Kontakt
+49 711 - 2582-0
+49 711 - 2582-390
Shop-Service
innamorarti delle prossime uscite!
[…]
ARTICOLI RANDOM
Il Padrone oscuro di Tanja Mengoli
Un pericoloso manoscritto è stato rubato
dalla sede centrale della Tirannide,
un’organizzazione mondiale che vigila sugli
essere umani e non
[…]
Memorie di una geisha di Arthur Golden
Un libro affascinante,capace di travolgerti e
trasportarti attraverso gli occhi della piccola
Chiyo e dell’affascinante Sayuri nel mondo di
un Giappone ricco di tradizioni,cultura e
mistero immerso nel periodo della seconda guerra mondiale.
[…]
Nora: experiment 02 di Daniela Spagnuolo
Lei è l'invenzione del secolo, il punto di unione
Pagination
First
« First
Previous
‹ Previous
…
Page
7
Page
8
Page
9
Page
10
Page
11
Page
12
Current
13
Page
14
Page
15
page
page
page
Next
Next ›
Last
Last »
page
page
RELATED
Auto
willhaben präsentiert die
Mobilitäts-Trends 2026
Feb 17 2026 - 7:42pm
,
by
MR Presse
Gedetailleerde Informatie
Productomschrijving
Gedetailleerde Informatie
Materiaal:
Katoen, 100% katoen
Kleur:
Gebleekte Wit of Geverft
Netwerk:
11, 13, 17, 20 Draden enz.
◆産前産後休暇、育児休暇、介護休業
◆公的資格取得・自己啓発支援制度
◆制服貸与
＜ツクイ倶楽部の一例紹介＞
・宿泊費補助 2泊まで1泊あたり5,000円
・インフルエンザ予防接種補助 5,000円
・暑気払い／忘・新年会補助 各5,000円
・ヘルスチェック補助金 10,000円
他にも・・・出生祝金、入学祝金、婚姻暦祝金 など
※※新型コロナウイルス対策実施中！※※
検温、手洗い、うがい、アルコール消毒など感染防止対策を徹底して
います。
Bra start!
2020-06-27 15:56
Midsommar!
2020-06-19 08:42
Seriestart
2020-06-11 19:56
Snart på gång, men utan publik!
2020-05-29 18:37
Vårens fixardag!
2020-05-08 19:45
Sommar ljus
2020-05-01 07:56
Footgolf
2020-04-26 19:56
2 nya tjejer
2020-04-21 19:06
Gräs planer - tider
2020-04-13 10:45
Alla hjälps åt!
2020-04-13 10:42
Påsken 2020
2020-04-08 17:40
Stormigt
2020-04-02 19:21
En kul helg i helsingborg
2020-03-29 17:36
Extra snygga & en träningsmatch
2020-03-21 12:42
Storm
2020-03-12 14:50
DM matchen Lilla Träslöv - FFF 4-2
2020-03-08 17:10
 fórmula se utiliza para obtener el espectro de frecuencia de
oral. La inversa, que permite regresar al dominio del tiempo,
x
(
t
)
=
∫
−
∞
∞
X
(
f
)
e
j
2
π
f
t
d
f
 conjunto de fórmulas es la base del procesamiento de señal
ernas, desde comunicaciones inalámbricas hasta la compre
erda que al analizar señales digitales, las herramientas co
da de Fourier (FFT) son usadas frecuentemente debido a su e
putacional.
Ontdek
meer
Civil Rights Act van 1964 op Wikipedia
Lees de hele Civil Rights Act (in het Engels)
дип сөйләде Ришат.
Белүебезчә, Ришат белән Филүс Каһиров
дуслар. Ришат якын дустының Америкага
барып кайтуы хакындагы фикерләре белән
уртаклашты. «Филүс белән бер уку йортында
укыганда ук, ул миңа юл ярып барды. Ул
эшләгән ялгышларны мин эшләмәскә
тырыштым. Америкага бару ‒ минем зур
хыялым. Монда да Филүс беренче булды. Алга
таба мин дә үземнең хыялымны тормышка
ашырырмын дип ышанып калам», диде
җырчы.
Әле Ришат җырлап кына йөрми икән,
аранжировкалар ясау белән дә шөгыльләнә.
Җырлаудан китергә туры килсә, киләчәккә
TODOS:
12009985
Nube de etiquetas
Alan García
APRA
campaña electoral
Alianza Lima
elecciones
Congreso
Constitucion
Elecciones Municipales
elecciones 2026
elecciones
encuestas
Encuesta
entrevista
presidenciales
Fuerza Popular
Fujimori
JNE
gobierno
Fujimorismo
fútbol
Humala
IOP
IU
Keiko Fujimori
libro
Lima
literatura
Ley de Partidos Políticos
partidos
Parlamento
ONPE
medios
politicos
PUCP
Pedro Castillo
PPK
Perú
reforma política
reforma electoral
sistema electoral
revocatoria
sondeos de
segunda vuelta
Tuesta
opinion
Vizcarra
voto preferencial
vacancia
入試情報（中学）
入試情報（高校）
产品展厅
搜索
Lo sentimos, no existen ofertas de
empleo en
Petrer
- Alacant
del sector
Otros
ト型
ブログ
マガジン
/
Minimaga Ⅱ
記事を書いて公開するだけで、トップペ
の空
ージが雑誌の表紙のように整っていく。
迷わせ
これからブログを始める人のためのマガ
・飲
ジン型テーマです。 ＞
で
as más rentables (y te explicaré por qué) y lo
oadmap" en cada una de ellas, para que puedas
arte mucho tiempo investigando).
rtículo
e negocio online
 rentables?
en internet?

◆ **Problem description**: Pull out each line of the listing that holds the string "Ришат".

◆ **The completed task**:
дип сөйләде Ришат.
Белүебезчә, Ришат белән Филүс Каһиров
дуслар. Ришат якын дустының Америкага
Әле Ришат җырлап кына йөрми икән,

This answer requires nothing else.